One thing was certain: she didn't want Erik to suffer his brother's fate. She didn't want to watch a man she knew and perhaps even liked be ripped apart by sharks.
Never mind that she'd wanted to rip his clothes off earlier. It was a small miracle she hadn't ripped off his head, or any other part of him.
Margareta turned on her heel and left the room. She knew what she had to do.
There was only one thing that would stop her from turning into the most lascivious siren ever to step out of the sea: immersing herself in the ocean for a swim. Surely that would cool her desire.
She hurried down the stone steps to the now deserted great hall, making her way out the gate with her head held high to forestall any questions. None of the guards would dare stop her – they knew who she was.
A flock of ravens flapped over the high walls of her father's house as she left its shelter, but Margareta paid them no heed. The only ravens she cared about were her brothers, and as long as she maintained her silence, she was doing all she could for them.
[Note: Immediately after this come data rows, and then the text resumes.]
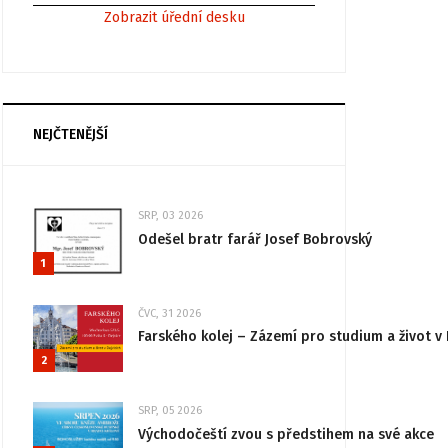
Zobrazit úřední desku
NEJČTENĚJŠÍ
SRP, 03 2026
Odešel bratr farář Josef Bobrovský
1
ČVC, 31 2026
Farského kolej – Zázemí pro studium a život v 
2
SRP, 05 2026
Východočeští zvou s předstihem na své akce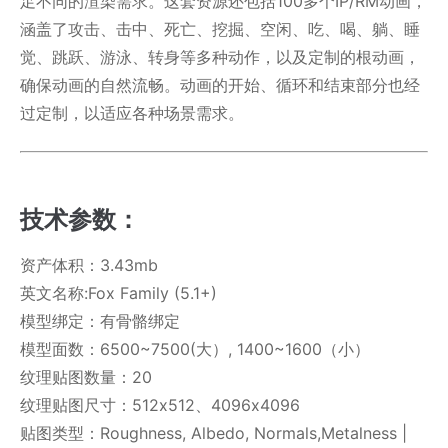
足不同的渲染需求。这套资源还包括100多个IP/RM动画，
涵盖了攻击、击中、死亡、挖掘、空闲、吃、喝、躺、睡
觉、跳跃、游泳、转身等多种动作，以及定制的根动画，
确保动画的自然流畅。动画的开始、循环和结束部分也经
过定制，以适应各种场景需求。
技术参数：
资产体积：3.43mb
英文名称:Fox Family (5.1+)
模型绑定：有骨骼绑定
模型面数：6500~7500(大）, 1400~1600（小）
纹理贴图数量：20
纹理贴图尺寸：512x512、4096x4096
贴图类型：Roughness, Albedo, Normals,Metalness |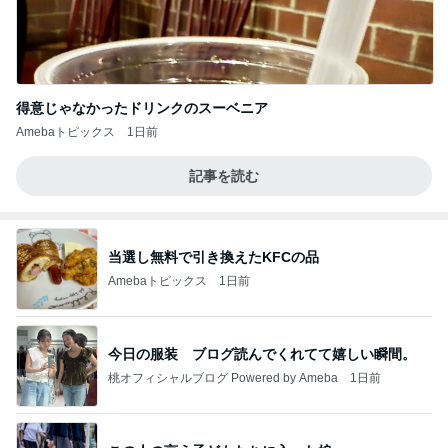
得意じゃなかったドリンクのスーベニア
Amebaトピックス
1日前
記事を読む
当選し無料で引き換えたKFCの品
Amebaトピックス
1日前
今日の服装 ブログ読んでくれてて嬉しい瞬間。
桃オフィシャルブログ Powered by Ameba
1日前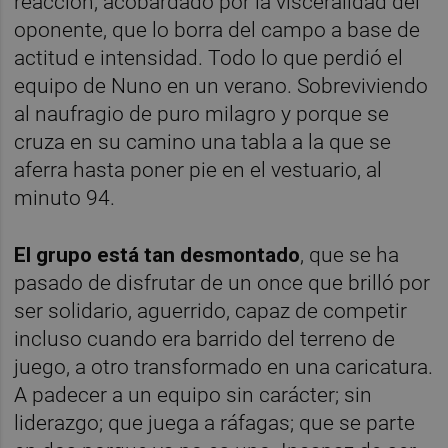
reacción; acobardado por la visceralidad del
oponente, que lo borra del campo a base de
actitud e intensidad. Todo lo que perdió el
equipo de Nuno en un verano. Sobreviviendo
al naufragio de puro milagro y porque se
cruza en su camino una tabla a la que se
aferra hasta poner pie en el vestuario, al
minuto 94.
El grupo está tan desmontado
, que se ha
pasado de disfrutar de un once que brilló por
ser solidario, aguerrido, capaz de competir
incluso cuando era barrido del terreno de
juego, a otro transformado en una caricatura.
A padecer a un equipo sin carácter; sin
liderazgo; que juega a ráfagas; que se parte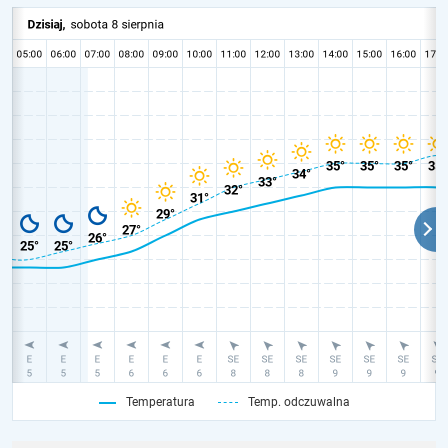
Temperatura
Temp. odczuwalna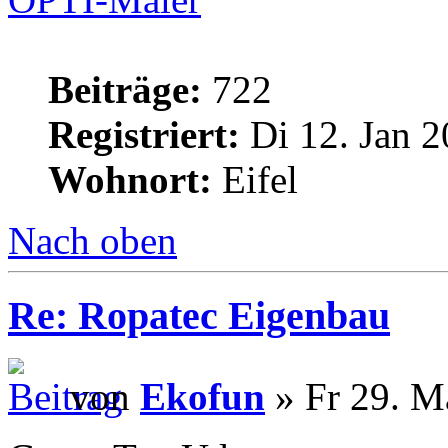
Beiträge:
722
Registriert:
Di 12. Jan 2
Wohnort:
Eifel
Nach oben
Re: Ropatec Eigenbau
von
Ekofun
» Fr 29. M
Her private cove was empty, as it should be. Margareta lost no time in removing her clothing – all of it, this time.
The waves kissed her skin as she trudged through the sand, until the water reached her waist. Then she lost all pretence of humanity and shifted into her true form, extending her fins past what had been her toes as cool skin enveloped her legs, turning them into a powerful tail as blue as the deep ocean waters where she was headed.